Initiative de journalisme local – APF – Atlantique

Vendredi 4 décembre, les députés de l’Î.-P.-É. jouent les prolongations à 13 heures, continuant de voter les derniers textes législatifs qui restent sur la table. Quand la lieutenante-gouverneure Antoinette Perry arrive finalement en Chambre, elle donne la sanction royale sur une trentaine de projets de loi. Certains textes  sont cosmétiques, comme la modification à la Loi sur les shérifs, qui supprime le masculin dans le texte, ou la loi sur les films, qui est purement abrogée (elle ne concernait que les cassettes VHS).
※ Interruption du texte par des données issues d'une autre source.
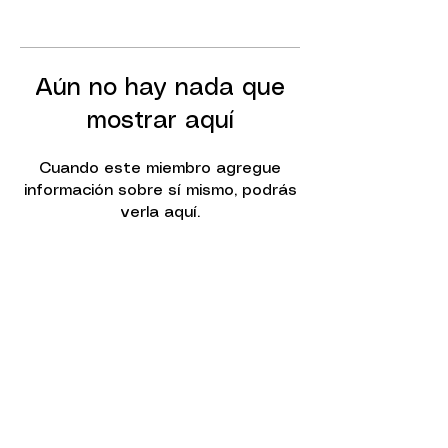
Aún no hay nada que
mostrar aquí
Cuando este miembro agregue
información sobre sí mismo, podrás
verla aquí.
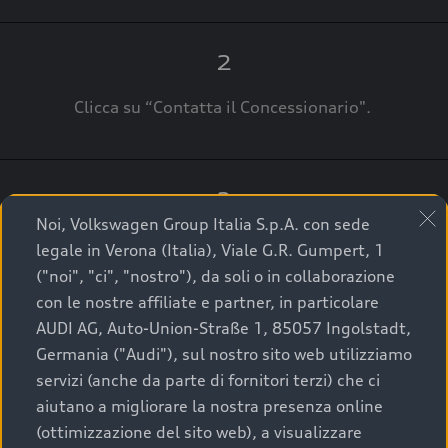
2
Clicca su “Contatta il Concessionario".
3
Noi, Volkswagen Group Italia S.p.A. con sede
A breve verrai ricontattato dal Customer Care
legale in Verona (Italia), Viale G.R. Gumpert, 1
Audi Center o direttamente dal Concessionario
("noi", "ci", "nostro"), da soli o in collaborazione
che ti supporterà per finalizzare la tua richiesta.
con le nostre affiliate e partner, in particolare
AUDI AG, Auto-Union-Straße 1, 85057 Ingolstadt,
Germania ("Audi"), sul nostro sito web utilizziamo
servizi (anche da parte di fornitori terzi) che ci
La qualità di acquistare
aiutano a migliorare la nostra presenza online
(ottimizzazione del sito web), a visualizzare
un’auto usata Audi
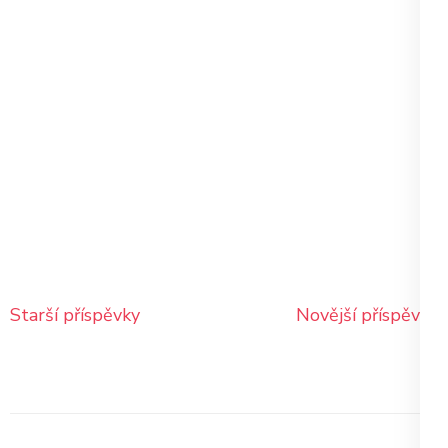
Navigace
Starší příspěvky
Novější příspěvky
pro
příspěvky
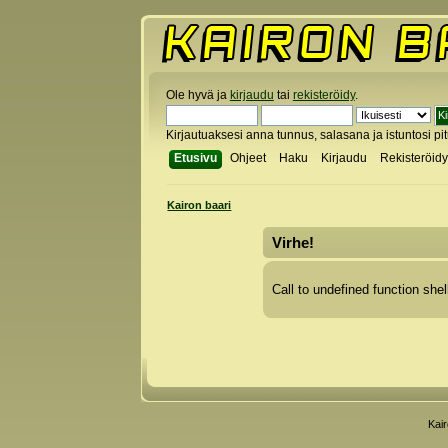
Ole hyvä ja
kirjaudu
tai
rekisteröidy
.
Kirjautuaksesi anna tunnus, salasana ja istuntosi pi
Etusivu
Ohjeet
Haku
Kirjaudu
Rekisteröid
Kairon baari
Virhe!
Call to undefined function shel
Kai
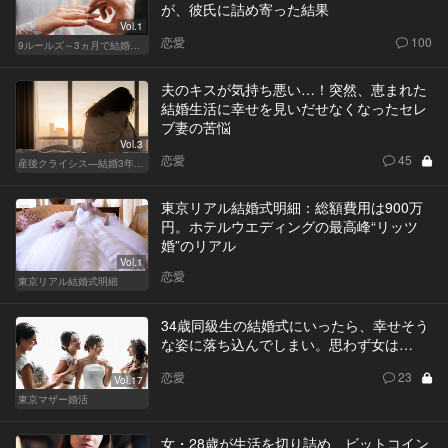
が、彼氏に詰め寄った結果
Vol.1
恋愛
100
9ルールズ～3ヵ月で結婚する方法～
夫のキスが気持ち悪い…！突然、恵まれた
結婚生活に幸せを見いだせなくなったセレ
ブ妻の苦悩
Vol.3
恋愛
45
産後クライシス—結婚3年目の波乱—
東京リアル結婚式明細：総額費用は900万
円。ホテルウエディングの最高峰“リッツ
婚”のリアル
Vol.1
恋愛
東京リアル結婚式明細
34歳同級生の結婚式にいったら、幸せそう
な姿に落ち込んでしまい。思わず女は…
恋愛
23
Vol.17
東京マザー婚活
女・28歳が生活を切り詰め、ビットコイン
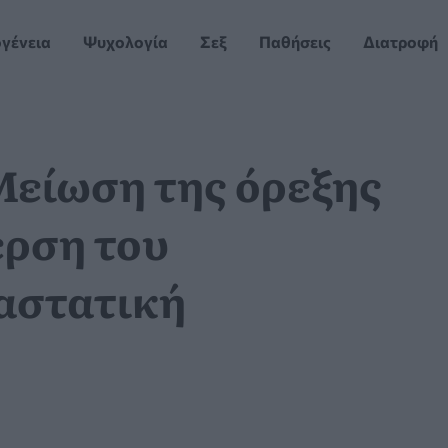
ογένεια
Ψυχολογία
Σεξ
Παθήσεις
Διατροφή
Μείωση της όρεξης
ερση του
αστατική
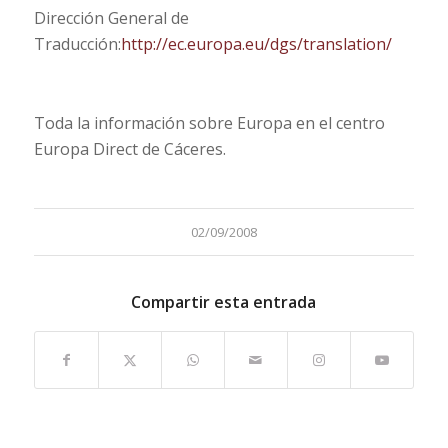
Dirección General de
Traducción:
http://ec.europa.eu/dgs/translation/
Toda la información sobre Europa en el centro
Europa Direct de Cáceres.
02/09/2008
Compartir esta entrada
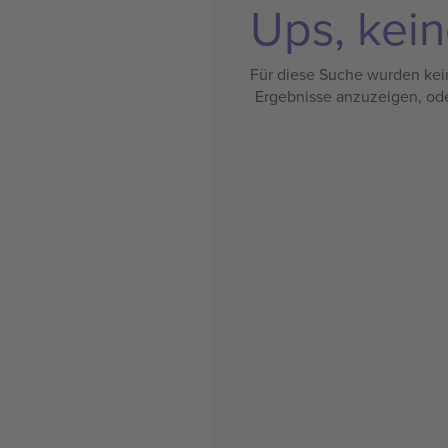
Ups, kein
Für diese Suche wurden kein
Ergebnisse anzuzeigen, od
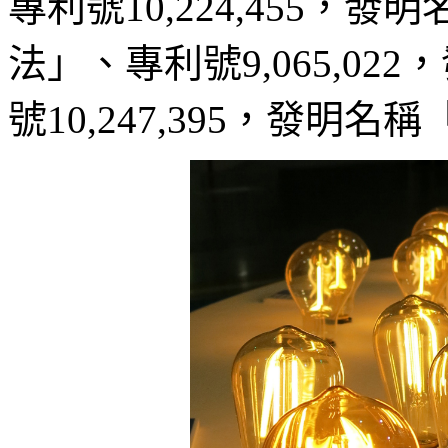
專利號10,224,455
法」、專利號9,065,0
號10,247,395，發明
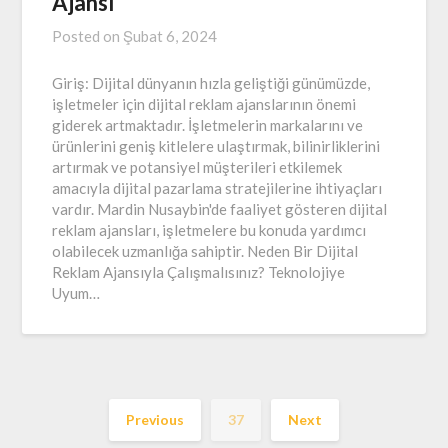
Ajansı
Posted on
Şubat 6, 2024
Giriş: Dijital dünyanın hızla geliştiği günümüzde,
işletmeler için dijital reklam ajanslarının önemi
giderek artmaktadır. İşletmelerin markalarını ve
ürünlerini geniş kitlelere ulaştırmak, bilinirliklerini
artırmak ve potansiyel müşterileri etkilemek
amacıyla dijital pazarlama stratejilerine ihtiyaçları
vardır. Mardin Nusaybin'de faaliyet gösteren dijital
reklam ajansları, işletmelere bu konuda yardımcı
olabilecek uzmanlığa sahiptir. Neden Bir Dijital
Reklam Ajansıyla Çalışmalısınız? Teknolojiye
Uyum…
Previous
37
Next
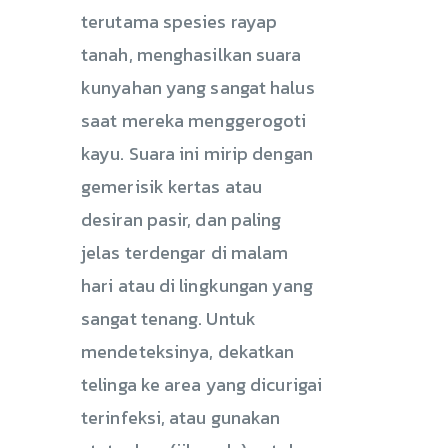
terutama spesies rayap
tanah, menghasilkan suara
kunyahan yang sangat halus
saat mereka menggerogoti
kayu. Suara ini mirip dengan
gemerisik kertas atau
desiran pasir, dan paling
jelas terdengar di malam
hari atau di lingkungan yang
sangat tenang. Untuk
mendeteksinya, dekatkan
telinga ke area yang dicurigai
terinfeksi, atau gunakan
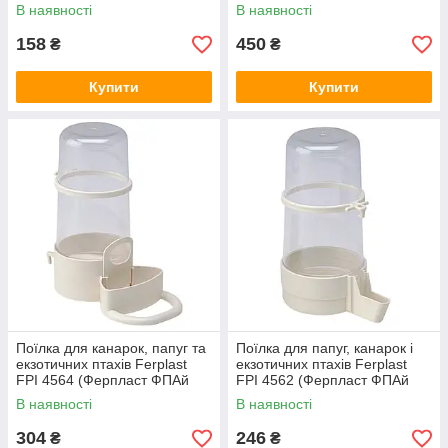
ФПАй 4518)
В наявності
В наявності
158
450
₴
₴
Купити
Купити
Поїлка для канарок, папуг та
Поїлка для папуг, канарок і
екзотичних птахів Ferplast
екзотичних птахів Ferplast
FPI 4564 (Ферпласт ФПАй
FPI 4562 (Ферпласт ФПАй
4564)
4562)
В наявності
В наявності
304
246
₴
₴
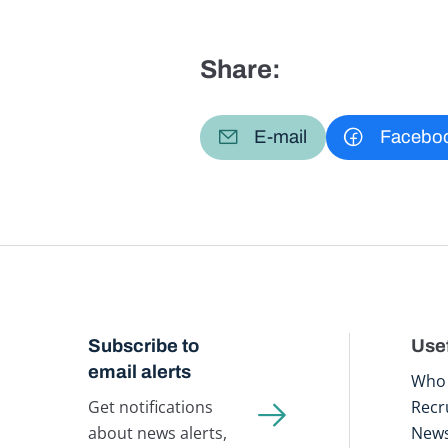
Share:
E-mail
Facebo
Subscribe to
Usef
email alerts
Who 
Get notifications
Recr
about news alerts,
New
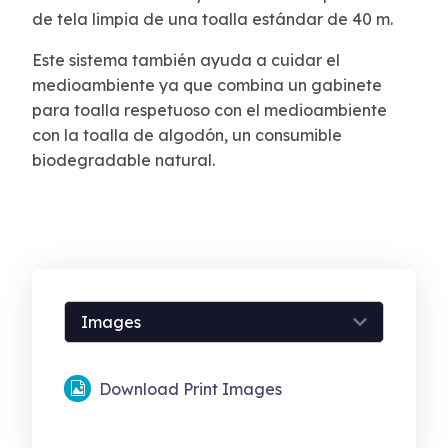
de tela limpia de una toalla estándar de 40 m.
Este sistema también ayuda a cuidar el
medioambiente ya que combina un gabinete
para toalla respetuoso con el medioambiente
con la toalla de algodón, un consumible
biodegradable natural.
Download Print Images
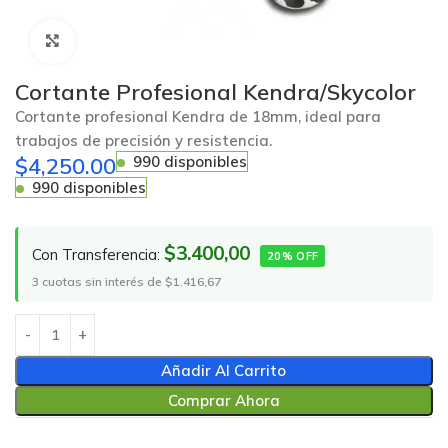
Click to enlarge
Cortante Profesional Kendra/Skycolor
Cortante profesional Kendra de 18mm, ideal para
trabajos de precisión y resistencia.
$
4,250.00
990 disponibles
990 disponibles
$3.400,00
Con Transferencia:
20% OFF
3 cuotas sin interés de $1.416,67
Añadir Al Carrito
Comprar Ahora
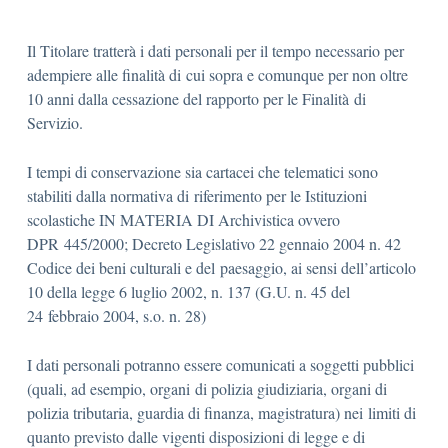
Il Titolare tratterà i dati personali per il tempo necessario per
adempiere alle finalità di cui sopra e comunque per non oltre
10 anni dalla cessazione del rapporto per le Finalità di
Servizio.
I tempi di conservazione sia cartacei che telematici sono
stabiliti dalla normativa di riferimento per le Istituzioni
scolastiche IN MATERIA DI Archivistica ovvero
DPR 445/2000; Decreto Legislativo 22 gennaio 2004 n. 42
Codice dei beni culturali e del paesaggio, ai sensi dell’articolo
10 della legge 6 luglio 2002, n. 137 (G.U. n. 45 del
24 febbraio 2004, s.o. n. 28)
I dati personali potranno essere comunicati a soggetti pubblici
(quali, ad esempio, organi di polizia giudiziaria, organi di
polizia tributaria, guardia di finanza, magistratura) nei limiti di
quanto previsto dalle vigenti disposizioni di legge e di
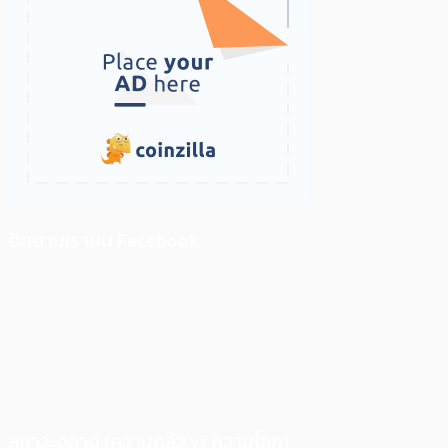
ติดตามเราบน Facebook
สภาวะตลาด (ความกลัว vs ความโลภ)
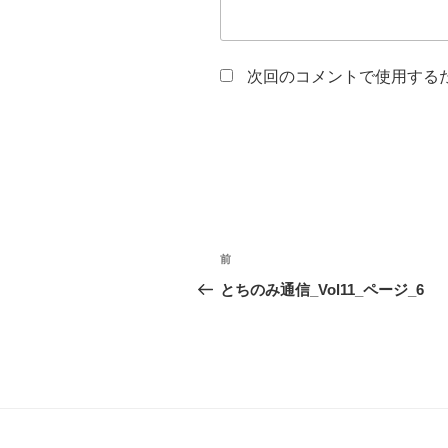
次回のコメントで使用する
投
前
前
稿
の
とちのみ通信_Vol11_ページ_6
投
ナ
稿
ビ
ゲ
ー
La moitié des verts s’abstiennent sur le budget

D’autres sont plus importants, tel que la nouvelle Loi sur les enfants. Le premier ministre Dennis King évoque un «travail énorme» sur ce texte de 80 pages, qui contient 104 articles. Il modifie en profondeur les règles pour la garde des enfants lors des procédures de divorce, en mettant l’intérêt de l’enfant en avant, et adapte la législation provinciale aux récentes modifications apportées au niveau fédéral sur le sujet.

Les députés adoptent également ce vendredi-là le budget d’immobilisation, que le Parti vert a fortement critiqué, notamment pour la place accordée aux rénovations de routes, comparée au reste. Les libéraux aussi ne semblaient pas ravis, surtout en ce qui concerne les investissements en santé mentale.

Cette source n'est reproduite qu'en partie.